The second voyage (1493-1496)
The reception in Spain was triumphal, although the brought back richnesses were thin. Equipped from now on considerable means, Colomb set out again, on on September 25th, 1493, in charge of seventeen ships. He baptized new islands of the names of Dominique, Guadeloupe, Puerto Rico. In Navidad, Colomb discovered that the garrison had been decimated by syphilis and that the relations with the natives had been degraded considerably. Discovering the anthropophagy of the local populations, Colomb made use of it like pretexts to justify their setting in slavery, which was to make it possible to evangelize them. The richnesses were still not there, and Colomb returned to Seville in June 1496.

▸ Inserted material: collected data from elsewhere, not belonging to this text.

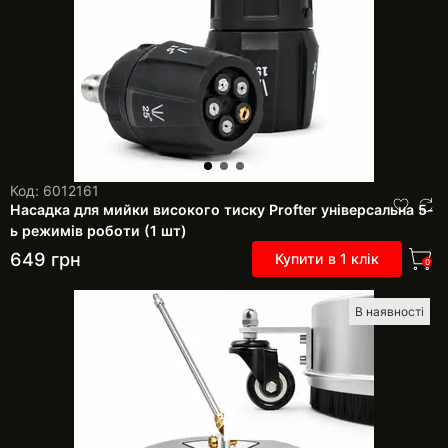
Код: 6012161
Насадка для мийки високого тиску Profter універсальна 5-
ь режимів роботи (1 шт)
649
грн
Купити в 1 клік
0
В наявності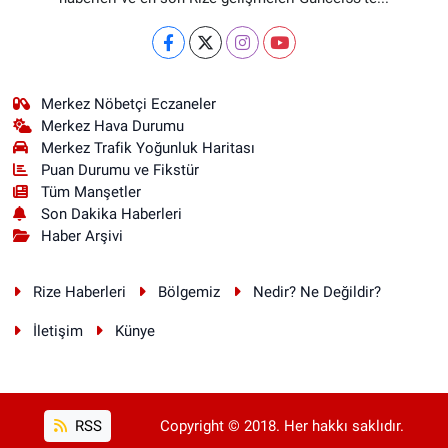
Merkez Nöbetçi Eczaneler
Merkez Hava Durumu
Merkez Trafik Yoğunluk Haritası
Puan Durumu ve Fikstür
Tüm Manşetler
Son Dakika Haberleri
Haber Arşivi
Rize Haberleri
Bölgemiz
Nedir? Ne Değildir?
İletişim
Künye
RSS
Copyright © 2018. Her hakkı saklıdır.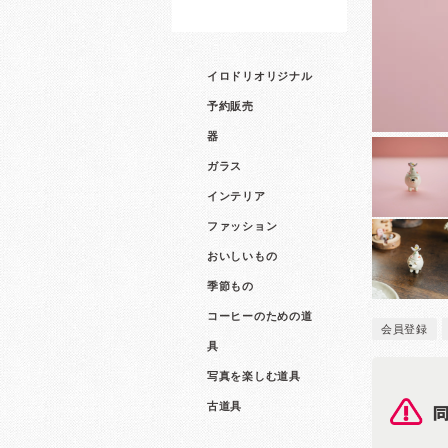
イロドリオリジナル
予約販売
器
ガラス
インテリア
ファッション
おいしいもの
季節もの
コーヒーのための道
会員登録
具
写真を楽しむ道具
古道具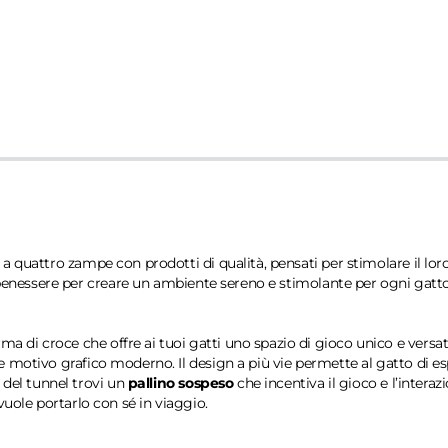
 quattro zampe con prodotti di qualità, pensati per stimolare il loro 
 benessere per creare un ambiente sereno e stimolante per ogni gatto. 
ma di croce che offre ai tuoi gatti uno spazio di gioco unico e versa
motivo grafico moderno. Il design a più vie permette al gatto di espl
 del tunnel trovi un
pallino sospeso
che incentiva il gioco e l’interaz
vuole portarlo con sé in viaggio.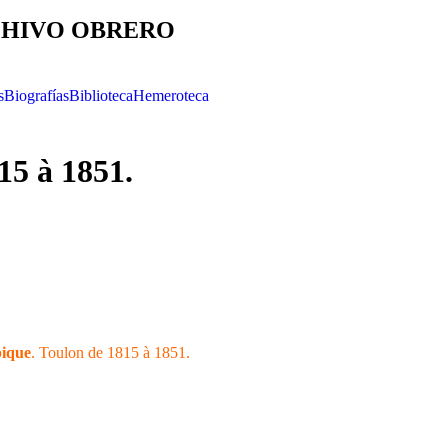
HIVO OBRERO
s
Biografías
Biblioteca
Hemeroteca
15 à 1851.
pique
. Toulon de 1815 à 1851.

The third voyage (1498-1500)
Colomb set out again with six caravels. It is at the time of this new tour that he recognized the coasts - already reached by Jean Cabot - of Venezuela, with the mouth of Orénoque which he took for a river resulting from the terrestrial Paradise, because he did not manage to represent it like resulting from the Indies; he did not imagine either that another continent was between Europe and, precisely, these Indies from which he thought of having reached an unknown area.

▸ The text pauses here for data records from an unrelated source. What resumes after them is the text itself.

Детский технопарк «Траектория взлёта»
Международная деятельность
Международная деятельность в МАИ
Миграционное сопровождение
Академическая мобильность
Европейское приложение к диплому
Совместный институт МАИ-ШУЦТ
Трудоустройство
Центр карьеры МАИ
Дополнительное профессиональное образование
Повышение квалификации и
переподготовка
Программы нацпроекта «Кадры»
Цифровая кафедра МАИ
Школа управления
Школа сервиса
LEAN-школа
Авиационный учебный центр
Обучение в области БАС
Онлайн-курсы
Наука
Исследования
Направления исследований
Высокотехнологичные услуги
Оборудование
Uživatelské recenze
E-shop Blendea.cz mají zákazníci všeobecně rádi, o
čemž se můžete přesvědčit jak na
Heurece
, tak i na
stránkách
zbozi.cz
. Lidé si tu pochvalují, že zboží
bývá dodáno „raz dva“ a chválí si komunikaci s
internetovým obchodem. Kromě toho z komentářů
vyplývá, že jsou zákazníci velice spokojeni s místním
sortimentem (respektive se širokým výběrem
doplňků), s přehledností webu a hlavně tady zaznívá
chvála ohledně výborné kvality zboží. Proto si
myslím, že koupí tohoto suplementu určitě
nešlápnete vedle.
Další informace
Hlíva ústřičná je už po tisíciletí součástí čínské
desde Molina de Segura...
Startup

Colomb had had to overcome many criticisms: one reproached him the absence of profitability of his company, but also the setting in slavery of the natives. It had indeed instituted the repartimiento, system of distribution of the natives between the Spanishs which developed thereafter in the Spanish colonies in the form of the encomienda. The repartimiento involved a high mortality of the natives, due at the same time to the forced labor, the insufficiency of food and the rupture of the tribal and family life; the epidemics settled - measles and variola in particular - and the suicides became frequent.

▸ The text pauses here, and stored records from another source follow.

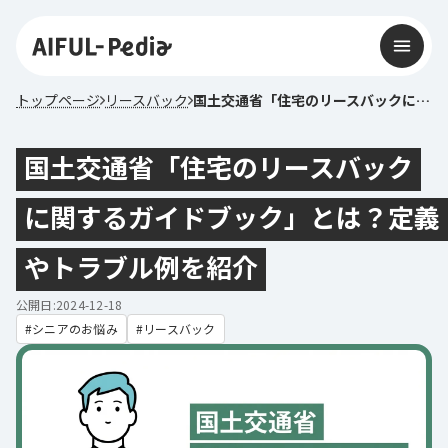
トップページ
リースバック
国土交通省「住宅のリースバックに関するガイドブック」とは？定義やトラブル例を紹介
国土交通省「住宅のリースバック
に関するガイドブック」とは？定義
やトラブル例を紹介
公開日:2024-12-18
シニアのお悩み
リースバック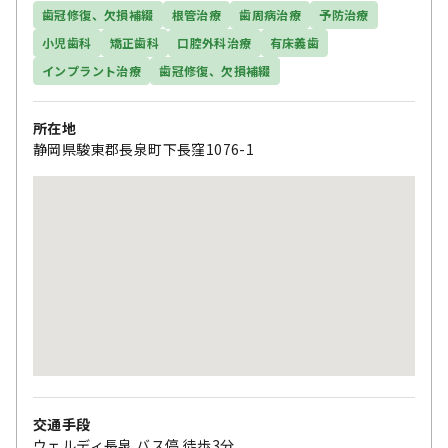
歯冠修復、欠損補綴
根管治療
歯周病治療
予防治療
小児歯科
矯正歯科
口腔外科治療
有床義歯
インプラント治療
歯冠修復、欠損補綴
所在地
静岡県駿東郡長泉町下長窪1076-1
交通手段
ウェルディ長泉 バス停 徒歩3分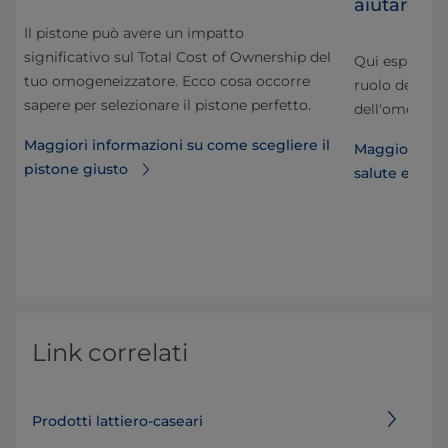
aiutare a c
Il pistone può avere un impatto
i
significativo sul Total Cost of Ownership del
n
Qui esploriam
tuo omogeneizzatore. Ecco cosa occorre
ruolo degli 
sapere per selezionare il pistone perfetto.
dell'omogenei
Maggiori informazioni su come scegliere il
Maggiori inf
pistone giusto
salute e omo
Link correlati
Prodotti lattiero-caseari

In Hispaniola, the Spanish colonists fought between them, and Colomb managed only with difficulty to restore the order. The catholic Kings sent an investigator, Francisco de Bobadilla, which made put Colomb at irons and returned it to Spain where it arrived on on November 25th, 1500. Not only it had to justify absence of gold in the islands, but also to be explained on the traffic of slaves whom it had set in motion towards Spain, and which seemed contrary then upon the first engagements. He however managed to find some credit, lost his title of viceroy while preserving that of admiral, which enabled him to leave fourth once.
The last voyage (1502-1504)
With four caravels, Colomb explored the coasts of Honduras of 1502 to 1504, but still did not find gold discounted. It did not understand that it skirted a new continent. He was locked up then in mystical considerations, judging the envoy of God while bitterly regretting the ingratitude of its silent partners. Lastly, it returned to Spain in November 1504.
Colomb, patient, died in Valladolid on on May 20th, 1506. In 1541, its body was transported to Saint-Domingue to be buried there.
- One will find on the site dedicated to Christophe Colomb “the Admiral of the Sea Océane” a bunch of information on the navigator: a chronology, a detailed biography, portraits of Colomb, its voyages, its ships, places in keeping with Colomb, a documentation and bonds.